Persoalan lain yang berpotensi menimbulkan polemik adalah sikap pemerintah yang belum bulat dalam mengambil keputusan.
Menurut Mat Ali, sikap ini bisa dilihat dari surat edaran yang dikeluarkan Kementerian Perhubungan yang melarang taksi online beroperasi.
Sedangkan sikap sebaliknya ditunjukan oleh Menkominfo Rudiantara yang tidak akan menutup aplikasi daring, bahkan mengambil jalan tengah dengan membentuk koperasi.
"Sikap-sikap seperti ini yang seharusnya pemerintah hindari.
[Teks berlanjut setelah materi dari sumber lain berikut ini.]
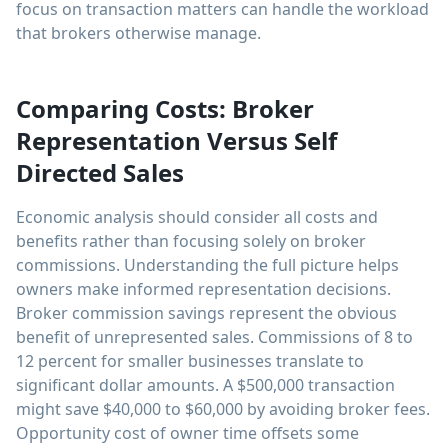
focus on transaction matters can handle the workload
that brokers otherwise manage.
Comparing Costs: Broker
Representation Versus Self
Directed Sales
Economic analysis should consider all costs and
benefits rather than focusing solely on broker
commissions. Understanding the full picture helps
owners make informed representation decisions.
Broker commission savings represent the obvious
benefit of unrepresented sales. Commissions of 8 to
12 percent for smaller businesses translate to
significant dollar amounts. A $500,000 transaction
might save $40,000 to $60,000 by avoiding broker fees.
Opportunity cost of owner time offsets some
Maka tidak salah duduk bersama itu penting supaya menghasilkan kebijakan yang bisa menjawab kusutnya persoalan taksi online. Yang saya sayangkan kepada Menhub mengeluarkan surat untuk menutup uber, tapi menteri lainnya enggak," katanya.
Kehadiran taksi daring dua tahun lalu mengambil alih peran taksi konvensional di Jakarta. Lebih dari separuh pengguna taksi konvensional beralih ke taksi daring.
Tarif yang murah menjadi alasan masyarakat lebih memilih menggunakan taksi daring.
Untuk tarif buka pintu saja, taksi daring hanya mematok Rp. 2500 dengan tarif perkilometernya sebesar Rp. 3500 tanpa ada tambahan biaya untuk kemacetan.
Sedangkan tarif buka pintu taksi konvensional sebesar Rp. 7500 dan tarif kilometernya Rp. 4000 ditambah biaya tambahan jika terkena macet.
Tarif murah taksi daring ini yang dinilai tidak adil dalam usaha transportasi publik. Taksi daring tidak dibebankan pajak, uji KIR, dan asuransi penumpang dan pengemudi, seperti yang selama ini diberlakukan terhadap taksi konvensional.
Fakta ini yang menurut Ahmad Ali perlu pembenahan, baik itu taksi daring maupun taksi konvesnional.